OpenCourseWare (OCW) connects visitors to http://ocw.mit.edu with the syllabi, lecture notes and calendars of hundreds of MIT courses. Most course sites include a subset of other materials such as multimedia simulations, problem sets and solutions, past exams, reading lists, sample MIT student projects and a selection of video lectures.

The initiative has received support from the William and Flora Hewlett Foundation and the Andrew W. Mellon Foundation.

First announced in April 2001, the OCW pilot site opened to the public in September 2002, offering 32 courses. The site has received almost 120 million hits from visitors in more than 210 countries, territories and city-states over the last year. Materials have already been translated into at least 10 different languages.

OCW has a dual mission: to provide free, searchable access to virtually all MIT course materials; and to create an efficient, standards-based model that other universities can emulate to publish their own educational materials.

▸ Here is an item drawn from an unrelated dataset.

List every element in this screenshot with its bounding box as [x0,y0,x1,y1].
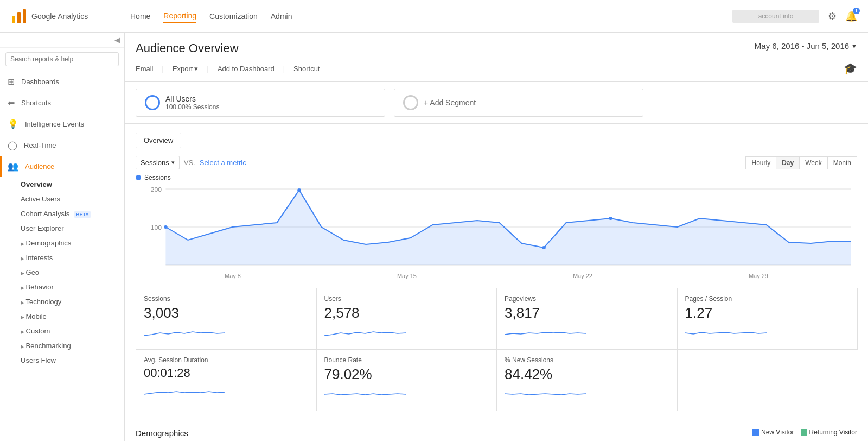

"OpenCourseWare is a project that grew organically from the MIT faculty, and this publication of 500 courses would not have happened without the faculty's remarkable dedication to education and MIT's mission," Provost Robert A. Brown said. "Leadership means taking chances and setting an example, and with OCW, we're starting to realize the potential of this exciting initiative."

Almost 600 of MIT's 950 faculty members have contributed course materials to the 500 courses now on OCW. Several participating faculty have been recognized by peers at other universities for their OCW course sites, and in some cases this has led to new teaching and research collaborations.

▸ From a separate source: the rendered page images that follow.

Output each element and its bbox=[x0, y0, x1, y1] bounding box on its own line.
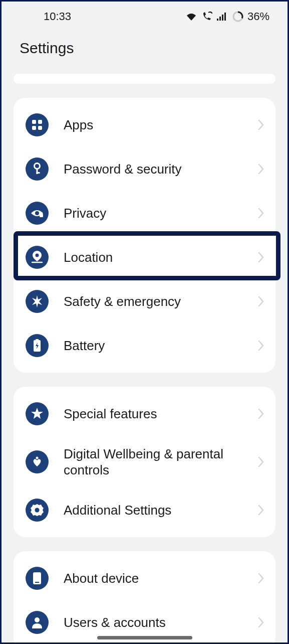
settings-item-label: Password & security bbox=[64, 161, 257, 178]
emergency-icon bbox=[26, 290, 49, 313]
star-icon bbox=[26, 402, 49, 425]
settings-group: Apps Password & security Privacy Locatio… bbox=[14, 98, 275, 373]
settings-item-label: Additional Settings bbox=[64, 502, 257, 519]
page-title: Settings bbox=[20, 40, 269, 57]
svg-rect-6 bbox=[38, 120, 42, 124]
svg-rect-2 bbox=[222, 15, 223, 21]
settings-scroll[interactable]: Apps Password & security Privacy Locatio… bbox=[2, 74, 287, 644]
settings-item-label: Special features bbox=[64, 406, 257, 422]
svg-rect-8 bbox=[38, 126, 42, 130]
chevron-right-icon bbox=[257, 163, 264, 175]
svg-rect-7 bbox=[32, 126, 36, 130]
svg-point-18 bbox=[36, 457, 39, 459]
settings-group: About device Users & accounts bbox=[14, 551, 275, 644]
battery-icon bbox=[26, 334, 49, 357]
settings-item-safety-emergency[interactable]: Safety & emergency bbox=[14, 279, 275, 324]
svg-rect-1 bbox=[219, 17, 221, 21]
device-icon bbox=[26, 567, 49, 590]
previous-card-peek bbox=[14, 74, 275, 84]
apps-icon bbox=[26, 113, 49, 136]
chevron-right-icon bbox=[257, 340, 264, 352]
svg-point-9 bbox=[35, 164, 40, 169]
chevron-right-icon bbox=[257, 616, 264, 628]
location-icon bbox=[26, 246, 49, 269]
chevron-right-icon bbox=[257, 408, 264, 420]
privacy-icon bbox=[26, 202, 49, 225]
wifi-calling-icon bbox=[201, 12, 212, 22]
gear-icon bbox=[26, 499, 49, 522]
heart-icon bbox=[26, 450, 49, 473]
battery-percent: 36% bbox=[247, 10, 269, 23]
settings-item-label: Location bbox=[64, 249, 257, 266]
chevron-right-icon bbox=[257, 456, 264, 468]
svg-point-19 bbox=[35, 508, 40, 513]
chevron-right-icon bbox=[257, 572, 264, 584]
settings-group: Special features Digital Wellbeing & par… bbox=[14, 387, 275, 537]
chevron-right-icon bbox=[257, 295, 264, 307]
chevron-right-icon bbox=[257, 504, 264, 516]
key-icon bbox=[26, 157, 49, 181]
settings-item-label: Apps bbox=[64, 117, 257, 133]
svg-rect-0 bbox=[217, 19, 218, 21]
chevron-right-icon bbox=[257, 119, 264, 131]
settings-item-digital-wellbeing[interactable]: Digital Wellbeing & parental controls bbox=[14, 436, 275, 488]
settings-item-label: Users & accounts bbox=[64, 614, 257, 631]
settings-item-label: About device bbox=[64, 570, 257, 587]
settings-item-additional-settings[interactable]: Additional Settings bbox=[14, 488, 275, 532]
settings-item-label: Battery bbox=[64, 338, 257, 354]
settings-item-location[interactable]: Location bbox=[14, 235, 275, 279]
svg-point-12 bbox=[35, 211, 39, 215]
svg-rect-5 bbox=[32, 120, 36, 124]
settings-item-battery[interactable]: Battery bbox=[14, 324, 275, 368]
signal-icon bbox=[216, 12, 228, 22]
settings-item-label: Digital Wellbeing & parental controls bbox=[64, 446, 257, 478]
status-time: 10:33 bbox=[44, 10, 71, 23]
status-bar: 10:33 36% bbox=[2, 2, 287, 32]
chevron-right-icon bbox=[257, 251, 264, 263]
battery-ring-icon bbox=[232, 11, 243, 22]
svg-rect-21 bbox=[35, 582, 39, 583]
svg-point-15 bbox=[36, 254, 39, 257]
svg-point-22 bbox=[35, 617, 40, 622]
chevron-right-icon bbox=[257, 207, 264, 219]
status-right: 36% bbox=[185, 10, 269, 23]
settings-item-apps[interactable]: Apps bbox=[14, 103, 275, 147]
svg-rect-3 bbox=[224, 13, 226, 21]
settings-item-special-features[interactable]: Special features bbox=[14, 392, 275, 436]
settings-item-label: Safety & emergency bbox=[64, 293, 257, 310]
header: Settings bbox=[2, 32, 287, 74]
svg-rect-11 bbox=[37, 172, 40, 174]
settings-item-label: Privacy bbox=[64, 205, 257, 222]
wifi-icon bbox=[185, 12, 197, 22]
user-icon bbox=[26, 611, 49, 634]
settings-item-about-device[interactable]: About device bbox=[14, 556, 275, 600]
settings-item-password-security[interactable]: Password & security bbox=[14, 147, 275, 191]
settings-item-privacy[interactable]: Privacy bbox=[14, 191, 275, 235]
home-indicator[interactable] bbox=[97, 636, 192, 639]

To increase international access to the faculty's educational materials, OCW has entered into a formal agreement with Universia.net to translate 25 MIT courses into Spanish and Portuguese. Active in 10 countries (Argentina, Brazil, Colombia, Chile, Spain, Mexico, Peru, Portugal, Puerto Rico and Venezuela), Universia counts more than 700 universities among its members. The 24 translated MIT OCW courses are hosted on the Universia web portal at http://www.universia.net, and Universia is committed to expanding its translated OCW course offerings over time.

Course materials contained on the OCW site may be used, copied, distributed, translated and modified by anyone, anywhere in the world. All that's required is that the use be noncommercial, that the original MIT faculty authors receive attribution if the materials are republished or reposted online, and that adapters openly share the materials in the same manner as MIT OCW.